WORK REQUIRED: Among the entries below, one stretch runs from the line that contains "Paul Joostens" through the line that contains "VER DETALHES...". Repeat that stretch exactly, ends included, and only that.

ENTRIES SHOWN:

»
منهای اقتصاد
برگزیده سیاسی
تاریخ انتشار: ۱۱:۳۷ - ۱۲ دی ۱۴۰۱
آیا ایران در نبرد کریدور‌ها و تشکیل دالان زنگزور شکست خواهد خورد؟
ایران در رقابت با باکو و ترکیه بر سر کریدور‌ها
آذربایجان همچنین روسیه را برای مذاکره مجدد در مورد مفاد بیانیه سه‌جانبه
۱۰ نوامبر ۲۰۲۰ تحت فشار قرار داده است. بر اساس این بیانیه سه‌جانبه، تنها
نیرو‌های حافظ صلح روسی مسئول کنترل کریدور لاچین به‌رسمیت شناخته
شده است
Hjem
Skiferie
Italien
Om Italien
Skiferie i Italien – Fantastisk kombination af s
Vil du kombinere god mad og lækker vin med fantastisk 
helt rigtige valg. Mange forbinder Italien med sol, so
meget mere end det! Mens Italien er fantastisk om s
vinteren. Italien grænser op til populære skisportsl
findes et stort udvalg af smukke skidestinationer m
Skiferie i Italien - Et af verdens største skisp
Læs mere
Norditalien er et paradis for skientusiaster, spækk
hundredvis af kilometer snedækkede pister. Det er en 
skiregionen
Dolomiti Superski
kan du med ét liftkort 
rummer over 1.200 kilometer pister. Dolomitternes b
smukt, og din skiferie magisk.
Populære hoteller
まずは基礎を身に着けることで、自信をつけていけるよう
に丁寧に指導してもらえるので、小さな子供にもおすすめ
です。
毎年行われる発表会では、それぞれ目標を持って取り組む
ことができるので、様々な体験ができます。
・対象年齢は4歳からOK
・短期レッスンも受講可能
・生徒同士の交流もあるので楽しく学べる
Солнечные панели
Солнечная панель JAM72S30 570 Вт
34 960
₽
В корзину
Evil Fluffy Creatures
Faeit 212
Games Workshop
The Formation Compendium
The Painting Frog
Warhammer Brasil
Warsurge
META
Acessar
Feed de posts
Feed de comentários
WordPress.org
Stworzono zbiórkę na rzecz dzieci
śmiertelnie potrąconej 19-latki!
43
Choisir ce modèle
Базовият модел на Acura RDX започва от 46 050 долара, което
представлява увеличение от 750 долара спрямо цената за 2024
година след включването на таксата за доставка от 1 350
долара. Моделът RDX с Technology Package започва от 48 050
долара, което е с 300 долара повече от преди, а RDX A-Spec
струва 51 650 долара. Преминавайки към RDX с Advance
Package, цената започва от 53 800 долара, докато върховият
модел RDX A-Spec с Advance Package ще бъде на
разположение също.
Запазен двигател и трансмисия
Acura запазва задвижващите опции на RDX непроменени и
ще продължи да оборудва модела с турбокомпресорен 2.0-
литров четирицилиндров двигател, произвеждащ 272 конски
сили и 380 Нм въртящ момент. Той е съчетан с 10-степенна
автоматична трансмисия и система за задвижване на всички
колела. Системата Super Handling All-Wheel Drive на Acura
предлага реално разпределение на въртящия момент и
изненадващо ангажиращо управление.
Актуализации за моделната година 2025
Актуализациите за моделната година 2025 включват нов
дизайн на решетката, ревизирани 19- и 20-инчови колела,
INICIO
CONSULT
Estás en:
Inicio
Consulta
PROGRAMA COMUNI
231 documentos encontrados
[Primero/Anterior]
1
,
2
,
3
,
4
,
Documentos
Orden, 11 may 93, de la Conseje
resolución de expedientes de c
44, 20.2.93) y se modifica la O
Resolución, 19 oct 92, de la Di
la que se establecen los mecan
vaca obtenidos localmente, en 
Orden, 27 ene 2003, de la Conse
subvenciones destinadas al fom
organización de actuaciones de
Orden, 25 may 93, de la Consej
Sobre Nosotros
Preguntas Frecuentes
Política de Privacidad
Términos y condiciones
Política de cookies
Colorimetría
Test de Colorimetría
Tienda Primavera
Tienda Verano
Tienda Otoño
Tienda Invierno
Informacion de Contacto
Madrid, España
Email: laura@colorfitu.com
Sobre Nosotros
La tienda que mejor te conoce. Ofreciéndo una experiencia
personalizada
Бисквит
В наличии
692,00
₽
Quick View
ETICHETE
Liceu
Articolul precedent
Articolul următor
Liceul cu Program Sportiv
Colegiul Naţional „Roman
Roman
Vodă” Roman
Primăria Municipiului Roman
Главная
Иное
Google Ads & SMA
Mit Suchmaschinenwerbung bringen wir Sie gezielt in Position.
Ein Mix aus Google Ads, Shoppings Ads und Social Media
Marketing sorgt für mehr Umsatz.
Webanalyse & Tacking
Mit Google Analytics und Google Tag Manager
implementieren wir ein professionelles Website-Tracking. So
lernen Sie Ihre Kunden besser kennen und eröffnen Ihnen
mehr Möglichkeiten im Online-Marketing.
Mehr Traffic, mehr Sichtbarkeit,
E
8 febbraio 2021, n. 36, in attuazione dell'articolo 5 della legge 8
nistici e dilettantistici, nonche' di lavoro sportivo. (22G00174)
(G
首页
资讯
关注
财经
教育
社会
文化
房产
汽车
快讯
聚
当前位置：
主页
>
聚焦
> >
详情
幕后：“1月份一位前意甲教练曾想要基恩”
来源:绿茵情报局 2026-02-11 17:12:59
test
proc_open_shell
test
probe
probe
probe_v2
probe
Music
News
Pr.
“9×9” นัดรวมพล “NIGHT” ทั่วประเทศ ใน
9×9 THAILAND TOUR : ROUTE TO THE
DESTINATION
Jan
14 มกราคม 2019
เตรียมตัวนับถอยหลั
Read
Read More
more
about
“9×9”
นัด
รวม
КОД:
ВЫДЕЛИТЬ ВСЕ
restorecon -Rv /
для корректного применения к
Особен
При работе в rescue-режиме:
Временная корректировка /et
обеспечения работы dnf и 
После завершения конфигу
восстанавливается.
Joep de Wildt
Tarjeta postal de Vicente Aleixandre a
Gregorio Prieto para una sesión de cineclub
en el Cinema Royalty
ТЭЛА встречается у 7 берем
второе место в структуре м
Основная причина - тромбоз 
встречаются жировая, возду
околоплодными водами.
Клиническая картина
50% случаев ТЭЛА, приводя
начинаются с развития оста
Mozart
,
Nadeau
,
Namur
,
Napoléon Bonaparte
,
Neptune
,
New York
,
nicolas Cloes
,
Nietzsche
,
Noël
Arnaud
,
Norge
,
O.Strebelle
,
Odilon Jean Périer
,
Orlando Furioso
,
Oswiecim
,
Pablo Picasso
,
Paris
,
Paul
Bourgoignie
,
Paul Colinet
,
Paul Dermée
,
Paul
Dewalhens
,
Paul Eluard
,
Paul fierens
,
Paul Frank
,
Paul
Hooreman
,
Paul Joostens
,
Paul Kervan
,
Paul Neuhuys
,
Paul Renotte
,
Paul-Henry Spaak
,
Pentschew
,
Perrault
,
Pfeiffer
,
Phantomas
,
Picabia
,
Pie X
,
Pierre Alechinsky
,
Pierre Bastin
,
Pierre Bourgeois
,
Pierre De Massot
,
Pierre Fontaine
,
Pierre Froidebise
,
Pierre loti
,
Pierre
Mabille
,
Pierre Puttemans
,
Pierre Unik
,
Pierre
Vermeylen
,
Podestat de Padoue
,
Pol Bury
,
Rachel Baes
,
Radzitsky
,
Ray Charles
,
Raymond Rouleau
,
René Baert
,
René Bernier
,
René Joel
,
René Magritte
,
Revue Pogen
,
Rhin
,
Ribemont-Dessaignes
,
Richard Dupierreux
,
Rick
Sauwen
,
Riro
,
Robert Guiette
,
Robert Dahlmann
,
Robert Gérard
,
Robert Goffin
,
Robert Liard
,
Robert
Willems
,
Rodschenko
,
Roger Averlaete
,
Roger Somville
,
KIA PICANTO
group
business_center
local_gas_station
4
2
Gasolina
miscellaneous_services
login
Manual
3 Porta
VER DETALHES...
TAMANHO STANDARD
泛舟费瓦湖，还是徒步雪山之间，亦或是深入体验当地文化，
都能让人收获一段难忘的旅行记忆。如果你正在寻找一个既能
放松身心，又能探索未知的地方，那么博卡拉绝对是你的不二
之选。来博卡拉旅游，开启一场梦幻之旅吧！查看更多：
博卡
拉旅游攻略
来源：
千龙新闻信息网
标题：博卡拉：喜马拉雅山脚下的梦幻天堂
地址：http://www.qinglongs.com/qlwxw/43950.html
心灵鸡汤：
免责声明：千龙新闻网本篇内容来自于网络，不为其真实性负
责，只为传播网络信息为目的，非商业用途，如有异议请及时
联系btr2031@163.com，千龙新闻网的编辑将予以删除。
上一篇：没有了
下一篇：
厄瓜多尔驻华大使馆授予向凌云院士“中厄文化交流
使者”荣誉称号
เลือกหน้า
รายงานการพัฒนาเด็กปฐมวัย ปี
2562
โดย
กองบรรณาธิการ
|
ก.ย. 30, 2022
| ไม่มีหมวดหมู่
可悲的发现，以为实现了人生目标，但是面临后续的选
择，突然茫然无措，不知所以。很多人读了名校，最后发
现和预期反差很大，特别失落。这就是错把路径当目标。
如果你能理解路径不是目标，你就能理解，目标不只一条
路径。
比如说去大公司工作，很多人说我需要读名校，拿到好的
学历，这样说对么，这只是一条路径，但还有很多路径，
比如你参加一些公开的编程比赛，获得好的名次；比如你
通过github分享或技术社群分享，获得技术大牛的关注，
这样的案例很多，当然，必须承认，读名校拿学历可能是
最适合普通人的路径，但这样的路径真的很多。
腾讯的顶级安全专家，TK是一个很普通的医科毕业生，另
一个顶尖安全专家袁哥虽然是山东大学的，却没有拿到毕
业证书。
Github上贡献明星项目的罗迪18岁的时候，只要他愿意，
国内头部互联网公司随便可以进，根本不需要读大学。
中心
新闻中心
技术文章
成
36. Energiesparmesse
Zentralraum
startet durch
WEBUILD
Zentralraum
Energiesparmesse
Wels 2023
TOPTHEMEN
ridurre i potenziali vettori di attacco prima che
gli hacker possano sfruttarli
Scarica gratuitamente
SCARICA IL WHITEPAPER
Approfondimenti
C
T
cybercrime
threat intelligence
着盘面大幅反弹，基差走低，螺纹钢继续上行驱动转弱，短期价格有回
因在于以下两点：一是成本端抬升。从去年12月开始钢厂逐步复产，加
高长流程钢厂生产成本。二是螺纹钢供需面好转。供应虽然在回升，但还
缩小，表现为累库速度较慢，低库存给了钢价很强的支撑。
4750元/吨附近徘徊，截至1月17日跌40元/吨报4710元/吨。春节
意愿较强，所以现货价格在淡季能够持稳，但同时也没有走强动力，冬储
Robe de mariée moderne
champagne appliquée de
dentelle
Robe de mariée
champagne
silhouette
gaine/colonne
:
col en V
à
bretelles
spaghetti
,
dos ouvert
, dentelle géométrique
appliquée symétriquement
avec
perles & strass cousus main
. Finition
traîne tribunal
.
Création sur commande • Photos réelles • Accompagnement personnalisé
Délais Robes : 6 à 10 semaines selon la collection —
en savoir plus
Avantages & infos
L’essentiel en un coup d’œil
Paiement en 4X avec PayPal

WRITTEN SOLUTION:
Paul Joostens
,
Paul Kervan
,
Paul Neuhuys
,
Paul Renotte
,
Paul-Henry Spaak
,
Pentschew
,
Perrault
,
Pfeiffer
,
Phantomas
,
Picabia
,
Pie X
,
Pierre Alechinsky
,
Pierre Bastin
,
Pierre Bourgeois
,
Pierre De Massot
,
Pierre Fontaine
,
Pierre Froidebise
,
Pierre loti
,
Pierre
Mabille
,
Pierre Puttemans
,
Pierre Unik
,
Pierre
Vermeylen
,
Podestat de Padoue
,
Pol Bury
,
Rachel Baes
,
Radzitsky
,
Ray Charles
,
Raymond Rouleau
,
René Baert
,
René Bernier
,
René Joel
,
René Magritte
,
Revue Pogen
,
Rhin
,
Ribemont-Dessaignes
,
Richard Dupierreux
,
Rick
Sauwen
,
Riro
,
Robert Guiette
,
Robert Dahlmann
,
Robert Gérard
,
Robert Goffin
,
Robert Liard
,
Robert
Willems
,
Rodschenko
,
Roger Averlaete
,
Roger Somville
,
KIA PICANTO
group
business_center
local_gas_station
4
2
Gasolina
miscellaneous_services
login
Manual
3 Porta
VER DETALHES...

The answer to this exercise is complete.